**Record extracts**
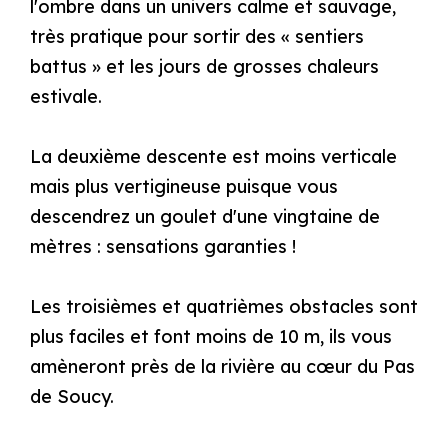
l'ombre dans un univers calme et sauvage,
très pratique pour sortir des « sentiers
battus » et les jours de grosses chaleurs
estivale.
La deuxième descente est moins verticale
mais plus vertigineuse puisque vous
descendrez un goulet d'une vingtaine de
mètres : sensations garanties !
Les troisièmes et quatrièmes obstacles sont
plus faciles et font moins de 10 m, ils vous
amèneront près de la rivière au cœur du Pas
de Soucy.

**Instructions to follow**
Search the records for the string "plus" and, wherever a line contains it, please copy that line.

**Written response**
mais plus vertigineuse puisque vous
plus faciles et font moins de 10 m, ils vous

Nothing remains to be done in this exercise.